The generation results will be saved to Predictions/Chunkllama-13b16k/few_shot_quality.json
We use the validation scripts provided by Scrolls to obtain the results:
python auto_eval.py --dataset_name quality --metrics_output_dir ./ --predictions Predictions/Chunkllama-13b16k/few_shot_quality.json --test_data_file data/few_shot_quality.jsonl
We also test our method on the chat version of Llama2 on zero-shot learning tasks. Considering the challenges of fair evaluation on open-ended tasks. We select 4 closed-ended tasks from L-Eval with diverse input lengths ranging from 3k to 27 tokens.
cd zero-shot
python test_zero_shot.py --task_path Closed-ended-tasks/coursera.jsonl --max_length 16k --scale 13b
The experimental settings and evaluation scripts are the same as those in the official repository of L-Eval.
python Evaluation/auto_eval.py --pred_file Predictions/Chunkllama-13b16k/coursera.jsonl
Model | 4k | 8k | 16k | 32k | 64k | 96k | 128k | 160k |
---|---|---|---|---|---|---|---|---|
Llama3-8b | 9.04 | 8.71 | 78.88 | >100 | >100 | >100 | >100 | >100 |
ChunkLlama3-8b | 9.04 | 8.71 | 8.61 | 8.62 | 8.95 | 9.43 | 10.04 | 10.66 |
Llama3-70b | 5.36 | 5.16 | >100 | >100 | >100 | >100 | >100 | >100 |
ChunkLlama3-70b | 5.36 | 5.16 | 5.14 | 5.14 | 5.21 | 5.32 | 5.40 | 5.45 |
Few-shot results on 4 research benchmarks:
Model | NarrativeQA(0-shot) | Qasper(2-shot) | QuALITY(2-shot) | QMSum(1-shot) |
---|---|---|---|---|
ChunkLlama3-8b | 27.4 | 30.5 | 52.6 | 15.4 |
Llama2 Long-7b | 21.9 | 27.8 | 43.2 | 14.9 |
ChunkLlama3-70b | -- | 33.1 | 75.4 | 16.0 |
Llama2 Long-70b | 30.9 | 35.7 | 79.7 | 16.5 |
Zero-shot results (with Chat models) on L-Eval:
Model | TOEFL | QuALITY | Coursera | SFiction |
---|---|---|---|---|
ChunkLlama3-8b | 83.27 | 63.86 | 56.24 | 70.31 |
ChunkLlama3-70b | 84.75 | 82.17 | 76.88 | 75.78 |
GPT4-32k (2023) | 84.38 | 82.17 | 75.58 | 74.99 |
We sincerely appreciate the assistance provided by the following people (works) for ChunkLlama:
- We gain useful background and insights from Jianlin Su's blogs. We recommend interested researchers to read his blogs to get a better understanding of the long-context scaling of LLMs.
- This work is built upon the LLaMA2 as the pre-trained models. We also use Vicuna, Together's Llama2 fork, and CodeLlama.

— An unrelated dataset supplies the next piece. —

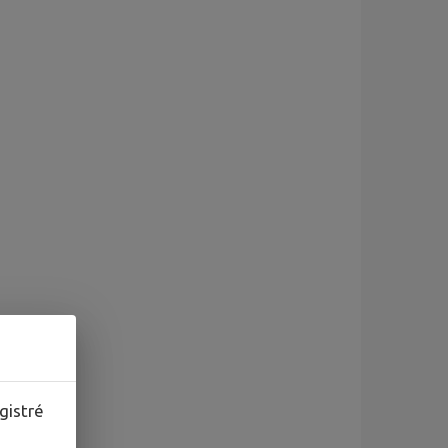
gistré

- We use the code from LongChat for the finetuning process and code from longlora for validating our method.
- We thank Yukang Chen for his help and valuable discussions.

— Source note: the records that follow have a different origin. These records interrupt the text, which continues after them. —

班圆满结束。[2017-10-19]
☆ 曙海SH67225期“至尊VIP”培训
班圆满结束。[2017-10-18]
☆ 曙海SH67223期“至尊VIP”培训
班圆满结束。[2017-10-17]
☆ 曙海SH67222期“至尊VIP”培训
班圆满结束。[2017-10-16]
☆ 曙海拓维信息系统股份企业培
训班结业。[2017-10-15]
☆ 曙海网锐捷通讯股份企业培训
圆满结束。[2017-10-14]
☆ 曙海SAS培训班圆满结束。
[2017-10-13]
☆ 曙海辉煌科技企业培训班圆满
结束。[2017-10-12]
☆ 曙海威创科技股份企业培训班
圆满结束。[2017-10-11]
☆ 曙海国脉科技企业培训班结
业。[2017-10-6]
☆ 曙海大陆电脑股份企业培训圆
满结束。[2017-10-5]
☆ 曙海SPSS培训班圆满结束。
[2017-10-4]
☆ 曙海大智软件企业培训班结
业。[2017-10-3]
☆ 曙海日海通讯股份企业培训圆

- We thank Hang Yan for his valuable comments on this work.
@misc{an2024trainingfree,
title={Training-Free Long-Context Scaling of Large Language Models},
author={Chenxin An and Fei Huang and Jun Zhang and Shansan Gong and Xipeng Qiu and Chang Zhou and Lingpeng Kong},
year={2024},
eprint={2402.17463},
archivePrefix={arXiv},
primaryClass={cs.CL}
}
- ChunkLlama is licensed under the Apache License 2.0. This means that it requires the preservation of copyright and license notices.
- Data and weights are under CC-BY-NC 4.0 License. They are licensed for research use only, and allowed only non-commercial. Models trained using the dataset should not be used outside of research purposes.